Data
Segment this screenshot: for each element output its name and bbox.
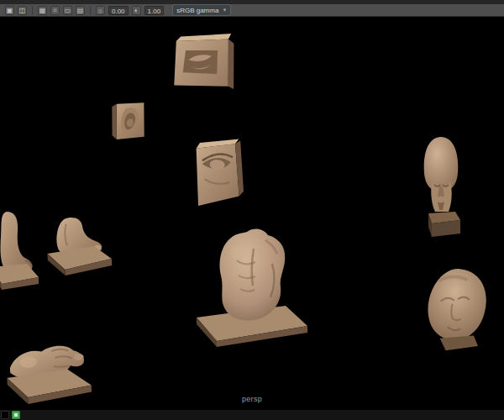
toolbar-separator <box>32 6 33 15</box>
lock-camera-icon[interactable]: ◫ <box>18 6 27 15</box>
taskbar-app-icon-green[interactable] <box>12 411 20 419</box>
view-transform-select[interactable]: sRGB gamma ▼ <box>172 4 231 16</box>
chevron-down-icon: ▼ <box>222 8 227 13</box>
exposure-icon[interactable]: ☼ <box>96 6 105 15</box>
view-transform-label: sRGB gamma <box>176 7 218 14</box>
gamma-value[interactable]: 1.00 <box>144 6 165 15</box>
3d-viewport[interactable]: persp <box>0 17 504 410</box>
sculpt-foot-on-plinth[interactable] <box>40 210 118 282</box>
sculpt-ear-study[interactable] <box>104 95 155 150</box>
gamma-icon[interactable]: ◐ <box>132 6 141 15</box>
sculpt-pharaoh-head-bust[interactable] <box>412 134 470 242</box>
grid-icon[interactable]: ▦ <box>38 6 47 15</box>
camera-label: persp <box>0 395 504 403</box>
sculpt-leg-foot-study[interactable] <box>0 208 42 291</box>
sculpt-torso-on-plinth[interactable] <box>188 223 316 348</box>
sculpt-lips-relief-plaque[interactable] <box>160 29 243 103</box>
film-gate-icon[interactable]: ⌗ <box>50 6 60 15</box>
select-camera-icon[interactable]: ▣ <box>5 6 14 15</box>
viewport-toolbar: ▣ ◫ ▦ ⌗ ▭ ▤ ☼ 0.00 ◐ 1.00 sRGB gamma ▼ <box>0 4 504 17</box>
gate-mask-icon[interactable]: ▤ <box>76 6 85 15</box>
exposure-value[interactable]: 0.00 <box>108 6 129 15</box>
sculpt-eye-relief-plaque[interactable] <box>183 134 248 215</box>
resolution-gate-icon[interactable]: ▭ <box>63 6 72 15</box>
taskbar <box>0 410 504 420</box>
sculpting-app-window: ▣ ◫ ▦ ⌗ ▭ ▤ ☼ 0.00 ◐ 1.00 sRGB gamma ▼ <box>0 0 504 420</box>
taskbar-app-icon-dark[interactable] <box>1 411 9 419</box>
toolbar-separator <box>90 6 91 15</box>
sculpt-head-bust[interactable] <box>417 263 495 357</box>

* * *

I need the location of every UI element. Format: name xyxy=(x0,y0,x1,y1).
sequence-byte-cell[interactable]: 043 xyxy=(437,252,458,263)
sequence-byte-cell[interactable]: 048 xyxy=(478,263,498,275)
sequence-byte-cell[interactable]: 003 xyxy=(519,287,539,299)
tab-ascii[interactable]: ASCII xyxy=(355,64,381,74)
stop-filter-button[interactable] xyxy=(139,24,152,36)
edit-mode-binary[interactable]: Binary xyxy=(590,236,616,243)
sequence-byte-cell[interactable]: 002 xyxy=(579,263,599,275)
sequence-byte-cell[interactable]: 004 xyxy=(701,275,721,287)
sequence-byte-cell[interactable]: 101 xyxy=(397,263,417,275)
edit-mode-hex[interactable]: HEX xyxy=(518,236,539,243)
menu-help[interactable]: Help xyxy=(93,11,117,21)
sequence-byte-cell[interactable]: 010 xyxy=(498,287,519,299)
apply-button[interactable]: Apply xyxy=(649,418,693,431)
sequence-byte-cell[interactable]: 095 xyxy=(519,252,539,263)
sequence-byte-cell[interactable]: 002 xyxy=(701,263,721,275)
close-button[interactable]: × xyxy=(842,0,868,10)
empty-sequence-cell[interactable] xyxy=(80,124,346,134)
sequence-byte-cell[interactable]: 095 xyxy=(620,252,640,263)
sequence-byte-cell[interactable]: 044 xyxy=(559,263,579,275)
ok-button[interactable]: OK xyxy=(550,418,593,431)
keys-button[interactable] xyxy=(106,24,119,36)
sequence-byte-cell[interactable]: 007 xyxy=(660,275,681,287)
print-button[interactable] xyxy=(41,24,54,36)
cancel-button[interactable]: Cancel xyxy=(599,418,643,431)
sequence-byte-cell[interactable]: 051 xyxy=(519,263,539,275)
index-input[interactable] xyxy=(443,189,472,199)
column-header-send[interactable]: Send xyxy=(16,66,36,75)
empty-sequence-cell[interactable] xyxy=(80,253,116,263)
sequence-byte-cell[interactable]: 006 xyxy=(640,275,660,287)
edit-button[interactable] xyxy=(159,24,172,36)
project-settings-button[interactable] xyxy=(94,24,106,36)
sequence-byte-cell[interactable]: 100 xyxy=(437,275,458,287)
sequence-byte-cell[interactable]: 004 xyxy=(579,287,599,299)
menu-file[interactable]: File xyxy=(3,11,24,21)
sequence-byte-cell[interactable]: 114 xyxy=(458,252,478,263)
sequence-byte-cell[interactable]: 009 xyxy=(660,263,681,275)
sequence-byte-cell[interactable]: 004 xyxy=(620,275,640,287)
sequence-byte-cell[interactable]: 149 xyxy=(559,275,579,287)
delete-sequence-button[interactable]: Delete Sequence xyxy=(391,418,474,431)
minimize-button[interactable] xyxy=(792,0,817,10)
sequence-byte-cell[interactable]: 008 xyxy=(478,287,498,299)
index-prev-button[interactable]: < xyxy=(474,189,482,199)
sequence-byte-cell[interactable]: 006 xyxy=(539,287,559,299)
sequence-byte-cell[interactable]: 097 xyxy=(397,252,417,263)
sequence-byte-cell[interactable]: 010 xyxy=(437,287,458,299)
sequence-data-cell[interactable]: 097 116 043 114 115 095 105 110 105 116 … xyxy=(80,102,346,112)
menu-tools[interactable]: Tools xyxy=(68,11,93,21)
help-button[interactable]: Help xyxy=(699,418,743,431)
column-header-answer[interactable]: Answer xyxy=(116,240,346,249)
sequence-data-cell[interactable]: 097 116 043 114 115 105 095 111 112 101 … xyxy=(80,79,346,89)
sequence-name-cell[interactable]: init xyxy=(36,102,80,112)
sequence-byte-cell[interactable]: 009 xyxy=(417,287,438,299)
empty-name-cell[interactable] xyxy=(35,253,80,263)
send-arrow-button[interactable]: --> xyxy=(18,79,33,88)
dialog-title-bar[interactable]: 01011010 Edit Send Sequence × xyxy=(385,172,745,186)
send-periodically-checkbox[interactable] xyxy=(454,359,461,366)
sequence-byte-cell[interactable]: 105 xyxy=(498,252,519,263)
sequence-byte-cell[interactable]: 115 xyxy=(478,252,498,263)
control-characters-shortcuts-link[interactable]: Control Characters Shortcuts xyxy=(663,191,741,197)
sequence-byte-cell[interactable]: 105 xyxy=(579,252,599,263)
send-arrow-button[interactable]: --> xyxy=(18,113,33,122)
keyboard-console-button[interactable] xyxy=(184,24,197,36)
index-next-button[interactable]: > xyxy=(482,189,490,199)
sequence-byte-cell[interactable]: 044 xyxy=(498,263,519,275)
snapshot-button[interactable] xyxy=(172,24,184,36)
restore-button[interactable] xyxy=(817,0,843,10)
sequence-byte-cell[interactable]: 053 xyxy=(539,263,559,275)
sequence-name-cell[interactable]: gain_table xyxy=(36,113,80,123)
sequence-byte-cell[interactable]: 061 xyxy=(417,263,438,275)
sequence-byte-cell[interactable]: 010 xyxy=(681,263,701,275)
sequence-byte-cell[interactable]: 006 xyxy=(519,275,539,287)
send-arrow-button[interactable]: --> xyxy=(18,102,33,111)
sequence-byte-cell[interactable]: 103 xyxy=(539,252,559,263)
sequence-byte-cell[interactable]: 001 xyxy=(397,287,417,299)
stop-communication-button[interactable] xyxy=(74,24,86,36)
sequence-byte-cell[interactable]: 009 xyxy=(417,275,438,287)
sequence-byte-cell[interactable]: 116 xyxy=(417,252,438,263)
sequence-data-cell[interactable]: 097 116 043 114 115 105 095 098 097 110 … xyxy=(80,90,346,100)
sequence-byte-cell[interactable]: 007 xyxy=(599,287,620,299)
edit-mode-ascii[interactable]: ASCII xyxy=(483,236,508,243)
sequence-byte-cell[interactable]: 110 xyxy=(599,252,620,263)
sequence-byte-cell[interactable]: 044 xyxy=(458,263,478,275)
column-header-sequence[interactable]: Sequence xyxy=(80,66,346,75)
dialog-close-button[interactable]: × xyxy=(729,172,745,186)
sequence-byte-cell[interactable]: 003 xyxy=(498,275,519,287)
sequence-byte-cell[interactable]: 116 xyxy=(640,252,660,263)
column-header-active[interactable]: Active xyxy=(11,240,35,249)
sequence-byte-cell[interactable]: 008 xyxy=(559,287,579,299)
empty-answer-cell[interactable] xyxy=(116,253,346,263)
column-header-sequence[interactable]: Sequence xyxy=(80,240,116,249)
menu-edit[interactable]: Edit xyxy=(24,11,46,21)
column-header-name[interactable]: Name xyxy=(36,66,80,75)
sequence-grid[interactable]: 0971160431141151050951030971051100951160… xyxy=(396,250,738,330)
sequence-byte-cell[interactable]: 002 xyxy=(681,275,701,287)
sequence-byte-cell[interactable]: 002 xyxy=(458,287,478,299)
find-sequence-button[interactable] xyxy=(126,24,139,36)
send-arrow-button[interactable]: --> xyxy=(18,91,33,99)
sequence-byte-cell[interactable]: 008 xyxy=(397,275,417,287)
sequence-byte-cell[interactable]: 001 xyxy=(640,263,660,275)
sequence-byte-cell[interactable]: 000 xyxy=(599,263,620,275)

Work order
Return each line of the data where the word "plaque" appears.

Finished task
sculpt-lips-relief-plaque[interactable] <box>160 29 243 103</box>
sculpt-eye-relief-plaque[interactable] <box>183 134 248 215</box>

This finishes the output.